══ DATA FOR REVIEW
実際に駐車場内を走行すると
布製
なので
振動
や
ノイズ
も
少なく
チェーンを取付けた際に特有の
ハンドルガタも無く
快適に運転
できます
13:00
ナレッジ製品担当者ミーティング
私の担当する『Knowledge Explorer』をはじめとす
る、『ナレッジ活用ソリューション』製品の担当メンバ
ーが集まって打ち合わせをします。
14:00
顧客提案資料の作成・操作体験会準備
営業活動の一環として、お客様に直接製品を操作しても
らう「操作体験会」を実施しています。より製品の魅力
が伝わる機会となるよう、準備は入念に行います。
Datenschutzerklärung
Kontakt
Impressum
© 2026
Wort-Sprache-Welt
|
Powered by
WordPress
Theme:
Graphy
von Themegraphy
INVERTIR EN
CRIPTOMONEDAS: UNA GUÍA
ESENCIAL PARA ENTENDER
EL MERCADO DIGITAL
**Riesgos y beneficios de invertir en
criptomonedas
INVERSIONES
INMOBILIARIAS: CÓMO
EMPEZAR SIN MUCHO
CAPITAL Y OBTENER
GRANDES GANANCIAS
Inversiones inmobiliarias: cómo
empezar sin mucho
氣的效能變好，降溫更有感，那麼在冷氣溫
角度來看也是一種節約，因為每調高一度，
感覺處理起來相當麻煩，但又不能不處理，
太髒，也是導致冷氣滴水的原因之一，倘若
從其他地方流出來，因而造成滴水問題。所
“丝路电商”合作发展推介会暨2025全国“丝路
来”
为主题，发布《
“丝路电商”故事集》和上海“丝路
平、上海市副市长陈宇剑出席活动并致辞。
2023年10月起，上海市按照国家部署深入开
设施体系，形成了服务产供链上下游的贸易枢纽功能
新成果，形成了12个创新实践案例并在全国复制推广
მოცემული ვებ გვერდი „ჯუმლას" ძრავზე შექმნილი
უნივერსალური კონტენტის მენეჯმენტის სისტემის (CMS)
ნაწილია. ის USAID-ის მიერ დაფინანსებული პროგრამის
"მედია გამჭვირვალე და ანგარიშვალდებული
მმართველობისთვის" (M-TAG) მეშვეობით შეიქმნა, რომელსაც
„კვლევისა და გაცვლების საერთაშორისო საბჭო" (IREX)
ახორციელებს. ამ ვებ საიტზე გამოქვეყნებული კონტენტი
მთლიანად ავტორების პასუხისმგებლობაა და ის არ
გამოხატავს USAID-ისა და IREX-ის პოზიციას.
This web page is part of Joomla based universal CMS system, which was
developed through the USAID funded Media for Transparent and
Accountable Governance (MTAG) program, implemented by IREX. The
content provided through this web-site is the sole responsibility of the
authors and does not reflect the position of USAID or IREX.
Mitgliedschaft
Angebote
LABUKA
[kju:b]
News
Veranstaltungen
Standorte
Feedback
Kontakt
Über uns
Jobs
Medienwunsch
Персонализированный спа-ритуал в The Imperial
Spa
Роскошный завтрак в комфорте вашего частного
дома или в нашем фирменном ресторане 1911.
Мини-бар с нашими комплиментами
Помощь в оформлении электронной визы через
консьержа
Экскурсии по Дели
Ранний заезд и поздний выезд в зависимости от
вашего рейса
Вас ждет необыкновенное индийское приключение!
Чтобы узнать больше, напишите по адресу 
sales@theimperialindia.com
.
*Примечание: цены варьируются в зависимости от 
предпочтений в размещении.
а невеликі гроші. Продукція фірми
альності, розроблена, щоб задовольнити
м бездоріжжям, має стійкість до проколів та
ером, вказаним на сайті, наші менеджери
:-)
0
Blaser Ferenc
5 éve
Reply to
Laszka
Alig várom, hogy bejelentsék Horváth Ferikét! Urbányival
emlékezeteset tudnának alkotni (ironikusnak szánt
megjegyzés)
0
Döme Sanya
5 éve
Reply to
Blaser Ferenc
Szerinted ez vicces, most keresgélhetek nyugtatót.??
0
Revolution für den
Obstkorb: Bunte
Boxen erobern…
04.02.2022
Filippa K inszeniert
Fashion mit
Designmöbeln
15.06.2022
════
Each line in the listing that contains "丝路电商" should be returned.

“丝路电商”合作发展推介会暨2025全国“丝路
“丝路电商”故事集》和上海“丝路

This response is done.